Cuando tenía unos 23/24 años, me ocurrieron una serie de episodios muy fuertes. Dos veces estuve muy cerca de ser atropellada. Me “salvé” milagrosamente. Lo que más me impresionó fue algo que sucedió en la calle. Había decidido irme a vivir sola y fui a visitar un departamento. Subía por Callao desde Libertador, sumida en mis pensamientos, y, de golpe, un enorme trozo de cemento cae frente a mí, desde un edificio en construcción. Se hizo añicos y parte de los pedacitos me golpearon las piernas. Fue tan pasmoso, que no pude reaccionar (leí este mismo trance como inicio de un argumento de un libro que me prestaron cuando cuidaba a mamá, “La noche del Oráculo”: ¿coincidencias?). Seguí mi camino, alquilé el departamento y volví a mi casa.
A partir de ahí, otras veces estuve “a punto de morir” en distintas circunstancias. Esto disparó el tema de la muerte y durante unos meses estuve perseguida con la fragilidad de la vida. Veía en todo momento o acontecimiento la posibilidad de morir: una rama que me golpeaba la cara por la ventana abierta de un colectivo, una posible enfermedad, una piedra arrojada a la ventanilla de un tren, una persona muy agresiva, lo que sea.
¿Qué era la muerte? Más importante, ¿qué había después de la muerte? ¿Sólo teníamos una oportunidad? ¿Y si la desperdiciaba, y si moría ahí mismo, sin más posibilidades de hacerlo mejor u otra cosa? ¿Era justo eso? ¿Dios no da chances? ¿Tengo que esperar al Juicio Final, sentada en una nube, para que me juzgue… por qué? ¿Qué pito toco yo en esta tragedia? ¿Ninguno? ¿Soy una hoja en la tormenta? Estas y muchas otras preguntas daban vueltas en mi cabeza.
Había leído y escuchado algunas cosas acerca de la reencarnación y comencé a pensar que esa era una respuesta mucho más lógica que lo que me habían enseñado. Elaboraba mis propias teorías, concebía especulaciones y conjeturas mientras la muerte me seguía rondando. Hasta que un día, en una librería, me “cae” un libro desde un estante. Lo levanto y trataba sobre reencarnación. Lo compré y ahí estaba todo lo que yo había madurado.
No sé cómo ni cuándo “integré” la muerte a mi vida. Dejé de temerle, para verla como una compañera.

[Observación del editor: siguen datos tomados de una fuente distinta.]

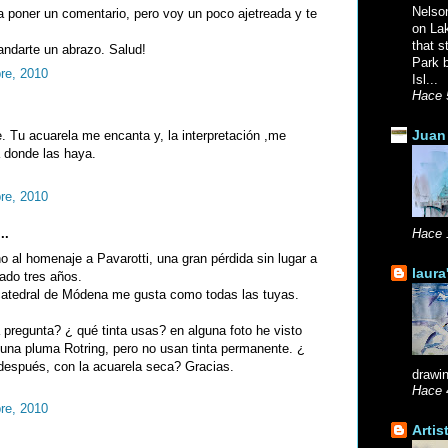
Nelso
a poner un comentario, pero voy un poco ajetreada y te
on La
that s
ndarte un abrazo. Salud!
Park b
re, 2010
Isl...
Hace 
Juan 
 Tu acuarela me encanta y, la interpretación ,me
 donde las haya.
re, 2010
..
Hace 
o al homenaje a Pavarotti, una gran pérdida sin lugar a
laura
ado tres años.
 catedral de Módena me gusta como todas las tuyas.
pregunta? ¿ qué tinta usas? en alguna foto he visto
una pluma Rotring, pero no usan tinta permanente. ¿
s después, con la acuarela seca? Gracias.
drawin
Hace 
re, 2010
Artis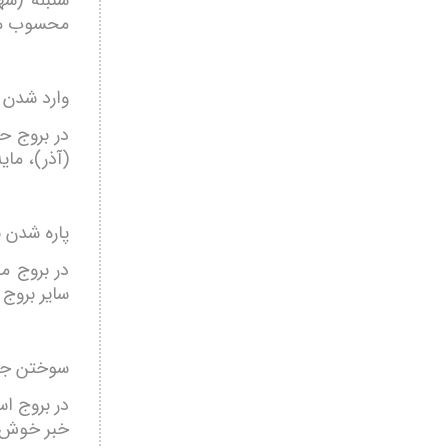
سنبله (شه
محسوب می
وارد شدن 
در بروج ح
(آذر)، مای
پاره شدن ن
در بروج م
سایر بروج
سوختن جا
در بروج اس
خبر خوش و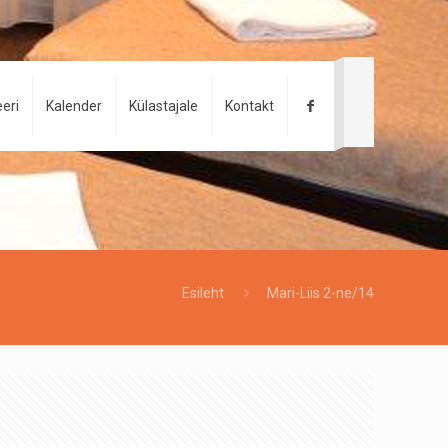
eri
Kalender
Külastajale
Kontakt
Esileht
Mari-Liis 2-ne/14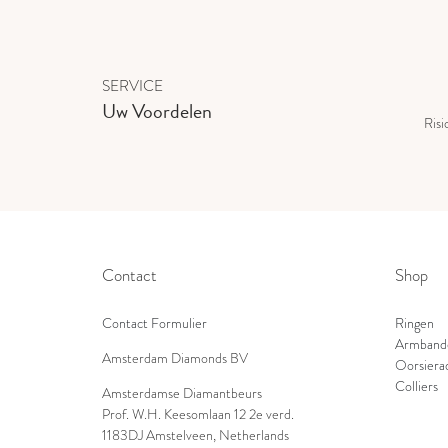
SERVICE
Uw Voordelen
Risi
Contact
Shop
Contact Formulier
Ringen
Armband
Amsterdam Diamonds BV
Oorsiera
Colliers
Amsterdamse Diamantbeurs
Prof. W.H. Keesomlaan 12 2e verd.
1183DJ Amstelveen, Netherlands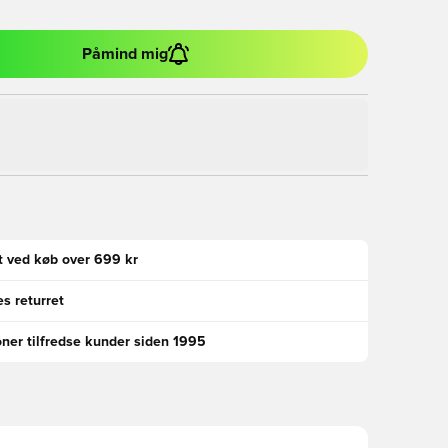
Påmind mig
gt ved køb over 699 kr
s returret
oner tilfredse kunder siden 1995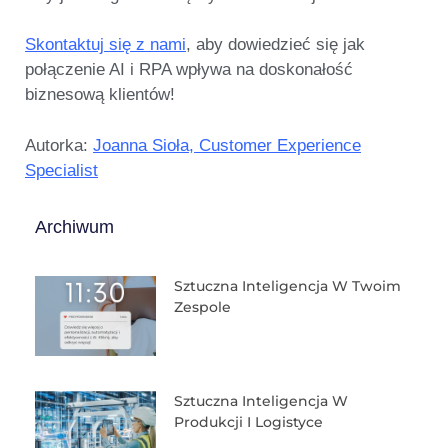
Skontaktuj się z nami
, aby dowiedzieć się jak
połączenie AI i RPA wpływa na doskonałość
biznesową klientów!
Autorka:
Joanna Sioła, Customer Experience
Specialist
Archiwum
Sztuczna Inteligencja W Twoim
Zespole
Sztuczna Inteligencja W
Produkcji I Logistyce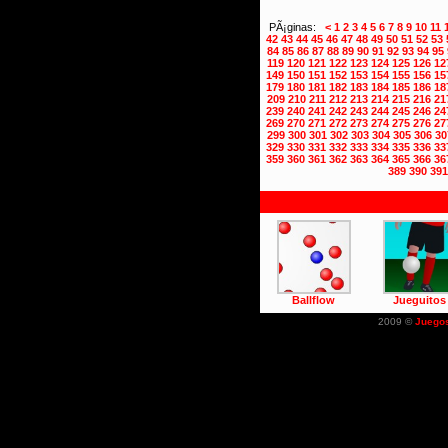
PÃ¡ginas:
<
1
2
3
4
5
6
7
8
9
10
11
42
43
44
45
46
47
48
49
50
51
52
53
84
85
86
87
88
89
90
91
92
93
94
95
119
120
121
122
123
124
125
126
12
149
150
151
152
153
154
155
156
15
179
180
181
182
183
184
185
186
18
209
210
211
212
213
214
215
216
21
239
240
241
242
243
244
245
246
24
269
270
271
272
273
274
275
276
27
299
300
301
302
303
304
305
306
30
329
330
331
332
333
334
335
336
33
359
360
361
362
363
364
365
366
36
389
390
391
Ballflow
Jueguitos
2009 ©
Juego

Pero todavía faltaba una vuelta de tuerca. A los 28 años, caí en una profunda depresión. Comencé a fantasear con matarme. Todas las noches, me pasaba un largo rato pensando formas de hacerlo y, sobre todo, regodeándome en cuán culpables se sentirían los otros cuando lo descubrieran.
Hasta que un día me di cuenta de que la Muerte (así con mayúsculas) era El Gran Escape (también con mayúsculas). Yo no temía la muerte porque era mi ilustre salida a una vida que sí temía enormemente. No me quería hacer cargo de ella, era demasiado pesada y sufrida, yo no tenía las fuerzas para afrontar lo que había hecho ni lo que podía hacer.

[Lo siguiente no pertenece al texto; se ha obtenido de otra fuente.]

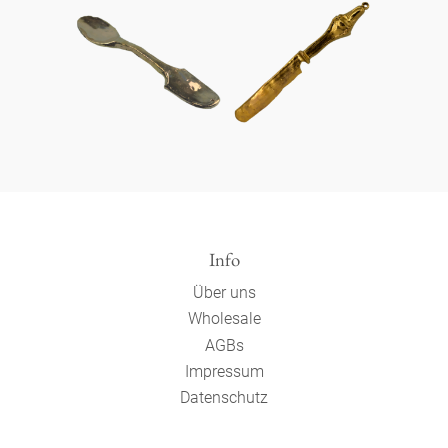
Info
Über uns
Wholesale
AGBs
Impressum
Datenschutz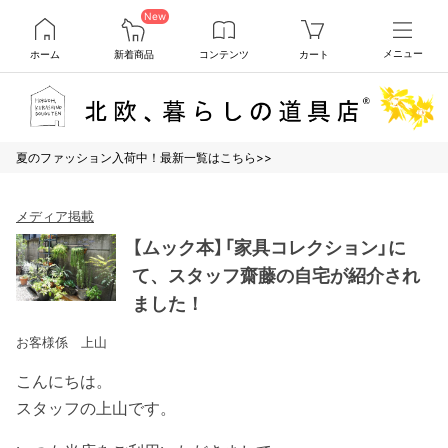
New
ホーム
新着商品
コンテンツ
カート
メニュー
夏のファッション入荷中！最新一覧はこちら>>
メディア掲載
【ムック本】「家具コレクション」に
て、スタッフ齋藤の自宅が紹介され
ました！
お客様係 上山
こんにちは。
スタッフの上山です。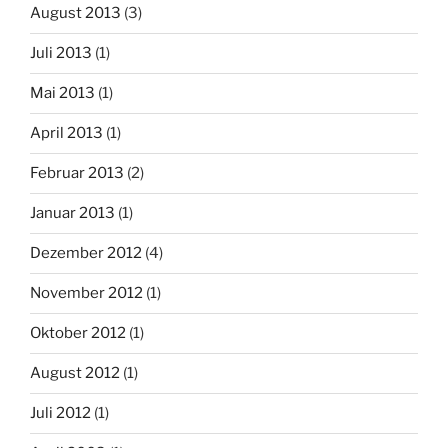
August 2013
(3)
Juli 2013
(1)
Mai 2013
(1)
April 2013
(1)
Februar 2013
(2)
Januar 2013
(1)
Dezember 2012
(4)
November 2012
(1)
Oktober 2012
(1)
August 2012
(1)
Juli 2012
(1)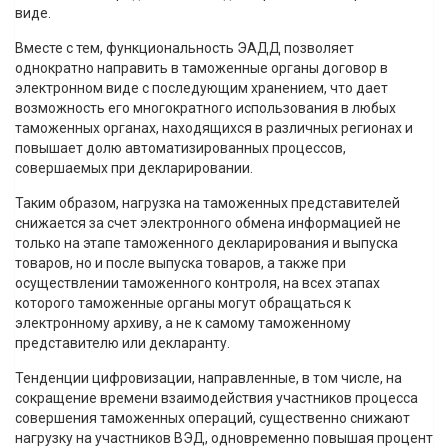
виде.
Вместе с тем, функциональность ЭАДД позволяет
однократно направить в таможенные органы договор в
электронном виде с последующим хранением, что дает
возможность его многократного использования в любых
таможенных органах, находящихся в различных регионах и
повышает долю автоматизированных процессов,
совершаемых при декларировании.
Таким образом, нагрузка на таможенных представителей
снижается за счет электронного обмена информацией не
только на этапе таможенного декларирования и выпуска
товаров, но и после выпуска товаров, а также при
осуществлении таможенного контроля, на всех этапах
которого таможенные органы могут обращаться к
электронному архиву, а не к самому таможенному
представителю или декларанту.
Тенденции цифровизации, направленные, в том числе, на
сокращение времени взаимодействия участников процесса
совершения таможенных операций, существенно снижают
нагрузку на участников ВЭД, одновременно повышая процент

Y me reí. Sí, me reí con ganas. Todo era una charada, yo estaba creando ese drama y también podía deshacerlo y crear otra cosa. Necesitaba ayuda, pero de alguna forma iba a salir. Yo iba a poder. Así, cuando me volvían las fantasías de suicidio, me reía otra vez. Entonces, un amigo me invitó a almorzar, me dijo que me veía muy mal y me recomendó una psicóloga. La llamé ese mismo día, fui a verla, lloré sin parar y comencé.
Pude trabajar lo que me pasaba y me ayudó mucho. Pero, salí verdaderamente cuando encontré un grupo espiritual y vi la luz al final del túnel (literalmente). Había Luz en mí. Había muerte en esta vida y vida después de la muerte. A lo largo de los años, tuve muchas experiencias que lo probaron. Pero, sea como sea, creo que es así. O, quizás, elijo que sea así. No me importa. Aprecio cada instante como el misterio más grande y sé que todo está bien.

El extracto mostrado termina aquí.